Madeline’s words about survivors clicked in my mind, and I realized I’d found my corner of necessity.

My corner was my people, Arnik and Dyter. That was where my strength came from. I’d do anything to save my friends. Now, more so, after seeing what would happen to them if they were caught. Jotun’s torture hadn’t dragged their names from my lips, and I was determined to keep it that way, no matter what.

I’d waited too long outside my window the night Mum died. I hadn’t joined the rebels, nor fought the Drae or the king. I’d done nothing. Now, all I could do was keep my lips sealed and not betray Arnik and Dyter. I still had control over that.

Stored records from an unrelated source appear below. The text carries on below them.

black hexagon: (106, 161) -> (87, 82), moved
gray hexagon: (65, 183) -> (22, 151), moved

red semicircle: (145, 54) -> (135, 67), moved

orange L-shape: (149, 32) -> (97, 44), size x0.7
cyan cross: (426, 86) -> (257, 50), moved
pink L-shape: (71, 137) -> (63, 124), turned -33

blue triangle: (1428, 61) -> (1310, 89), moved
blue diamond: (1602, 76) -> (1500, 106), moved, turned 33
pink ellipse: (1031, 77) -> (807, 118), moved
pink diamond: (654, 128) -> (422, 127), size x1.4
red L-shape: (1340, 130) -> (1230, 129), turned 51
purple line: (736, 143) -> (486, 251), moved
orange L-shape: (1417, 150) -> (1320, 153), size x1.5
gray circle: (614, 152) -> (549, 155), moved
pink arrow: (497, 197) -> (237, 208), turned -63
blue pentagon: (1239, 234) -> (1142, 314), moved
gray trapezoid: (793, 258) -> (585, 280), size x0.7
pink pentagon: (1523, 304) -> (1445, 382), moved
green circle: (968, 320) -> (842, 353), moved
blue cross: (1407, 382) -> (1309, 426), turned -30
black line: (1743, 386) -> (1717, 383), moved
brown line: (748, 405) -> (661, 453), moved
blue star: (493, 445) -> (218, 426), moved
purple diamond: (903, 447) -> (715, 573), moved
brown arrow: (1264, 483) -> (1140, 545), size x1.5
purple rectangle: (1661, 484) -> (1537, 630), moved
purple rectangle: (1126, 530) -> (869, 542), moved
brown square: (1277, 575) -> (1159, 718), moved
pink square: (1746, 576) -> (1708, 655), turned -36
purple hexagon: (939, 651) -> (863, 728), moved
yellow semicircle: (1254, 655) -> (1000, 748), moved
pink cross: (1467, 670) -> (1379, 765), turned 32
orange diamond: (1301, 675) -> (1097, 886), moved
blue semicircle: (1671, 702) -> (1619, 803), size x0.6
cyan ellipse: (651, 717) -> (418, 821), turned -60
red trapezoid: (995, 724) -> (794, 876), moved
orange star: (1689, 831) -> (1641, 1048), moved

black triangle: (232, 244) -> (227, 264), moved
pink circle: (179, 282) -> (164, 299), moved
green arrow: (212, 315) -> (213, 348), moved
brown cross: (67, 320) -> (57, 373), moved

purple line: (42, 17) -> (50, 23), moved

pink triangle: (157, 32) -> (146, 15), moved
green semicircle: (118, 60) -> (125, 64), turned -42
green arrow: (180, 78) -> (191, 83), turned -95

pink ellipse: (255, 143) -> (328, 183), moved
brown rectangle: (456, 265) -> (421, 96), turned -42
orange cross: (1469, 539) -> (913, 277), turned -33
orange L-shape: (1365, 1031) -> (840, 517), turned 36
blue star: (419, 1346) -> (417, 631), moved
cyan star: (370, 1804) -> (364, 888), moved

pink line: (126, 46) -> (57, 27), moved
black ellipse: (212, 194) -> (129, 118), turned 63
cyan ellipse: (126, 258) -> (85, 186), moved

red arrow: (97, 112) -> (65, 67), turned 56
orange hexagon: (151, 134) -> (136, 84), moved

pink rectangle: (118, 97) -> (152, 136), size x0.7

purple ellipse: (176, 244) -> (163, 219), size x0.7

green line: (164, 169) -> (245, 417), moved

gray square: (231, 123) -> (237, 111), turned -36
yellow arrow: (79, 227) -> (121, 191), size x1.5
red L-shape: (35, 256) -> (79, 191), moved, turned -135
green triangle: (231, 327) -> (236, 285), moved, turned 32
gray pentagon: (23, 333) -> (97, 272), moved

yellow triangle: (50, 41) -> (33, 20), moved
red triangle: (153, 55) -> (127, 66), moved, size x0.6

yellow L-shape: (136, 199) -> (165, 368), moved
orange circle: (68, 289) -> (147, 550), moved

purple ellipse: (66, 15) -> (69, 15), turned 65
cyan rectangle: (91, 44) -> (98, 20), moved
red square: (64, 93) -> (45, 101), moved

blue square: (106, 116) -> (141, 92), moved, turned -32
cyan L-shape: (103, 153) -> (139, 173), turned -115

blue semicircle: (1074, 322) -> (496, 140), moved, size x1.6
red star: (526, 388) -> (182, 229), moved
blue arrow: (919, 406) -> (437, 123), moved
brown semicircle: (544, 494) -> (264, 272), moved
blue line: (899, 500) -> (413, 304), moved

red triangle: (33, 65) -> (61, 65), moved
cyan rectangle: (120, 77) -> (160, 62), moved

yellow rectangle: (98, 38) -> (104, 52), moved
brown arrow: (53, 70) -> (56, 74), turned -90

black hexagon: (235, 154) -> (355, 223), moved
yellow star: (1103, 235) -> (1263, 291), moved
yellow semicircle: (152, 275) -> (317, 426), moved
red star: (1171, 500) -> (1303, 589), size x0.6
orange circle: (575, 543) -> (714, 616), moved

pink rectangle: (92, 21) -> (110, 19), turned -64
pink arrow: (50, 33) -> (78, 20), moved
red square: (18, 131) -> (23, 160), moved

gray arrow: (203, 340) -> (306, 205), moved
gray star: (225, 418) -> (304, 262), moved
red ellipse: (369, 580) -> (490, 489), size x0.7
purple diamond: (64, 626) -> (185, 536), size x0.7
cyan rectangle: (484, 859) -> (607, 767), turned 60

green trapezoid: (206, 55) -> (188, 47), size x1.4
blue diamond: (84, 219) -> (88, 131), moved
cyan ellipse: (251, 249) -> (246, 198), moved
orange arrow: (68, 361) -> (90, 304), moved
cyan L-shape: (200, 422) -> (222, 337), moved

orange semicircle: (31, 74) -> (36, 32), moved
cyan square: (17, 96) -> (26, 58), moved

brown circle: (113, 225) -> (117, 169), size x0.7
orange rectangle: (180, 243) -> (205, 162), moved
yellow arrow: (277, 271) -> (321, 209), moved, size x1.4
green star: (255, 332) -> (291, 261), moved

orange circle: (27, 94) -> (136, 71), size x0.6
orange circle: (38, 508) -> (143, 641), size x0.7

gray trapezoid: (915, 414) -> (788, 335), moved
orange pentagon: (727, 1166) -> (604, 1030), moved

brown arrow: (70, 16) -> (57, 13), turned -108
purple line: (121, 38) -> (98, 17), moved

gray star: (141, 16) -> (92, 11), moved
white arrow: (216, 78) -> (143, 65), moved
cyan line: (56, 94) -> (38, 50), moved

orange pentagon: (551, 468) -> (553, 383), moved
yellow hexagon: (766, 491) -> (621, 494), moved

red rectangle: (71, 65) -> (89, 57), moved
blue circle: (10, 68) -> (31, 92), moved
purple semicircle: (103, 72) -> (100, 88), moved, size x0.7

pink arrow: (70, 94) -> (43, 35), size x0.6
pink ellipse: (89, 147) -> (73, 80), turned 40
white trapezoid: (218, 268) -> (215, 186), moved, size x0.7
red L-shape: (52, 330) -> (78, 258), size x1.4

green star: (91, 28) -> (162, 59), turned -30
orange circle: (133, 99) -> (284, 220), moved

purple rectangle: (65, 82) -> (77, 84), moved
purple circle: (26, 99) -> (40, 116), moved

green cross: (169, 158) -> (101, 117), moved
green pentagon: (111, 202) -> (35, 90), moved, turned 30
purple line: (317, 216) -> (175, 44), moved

The king’s face swam in front of my mind’s eye, my throat tightening as the sensation of bugs scuttled over me, and I saw my earlier error.

Spitting in the king’s face was unnecessary. I’d felt the need to show him what I thought of him, but doing so hadn’t helped me protect anyone or myself. It made him hurt me more, making me less able to protect myself later.

As I lay here, this new world separated into an altered list of what I would and wouldn’t do. I understood what Madeline meant by necessary.

I wouldn’t laugh in his face.

I would bow, even grovel, if required to.

I wouldn’t tell them what happened between Mum and Irrik.

I would lie.

I wouldn’t betray my friends.

I would let the king and Jotun hurt me.

I wanted to be brave, but here, in this damp cell with smatterings of moss, I wasn’t. Bravery was for stronger people, or people ignorant of the things I’d been put through. Being brave was easier before I’d known the depravity in the world.

I pulled the blanket tight, rolling on my side.

Bravery was for someone other than me.

I’d do what was necessary to protect my friends from this fate.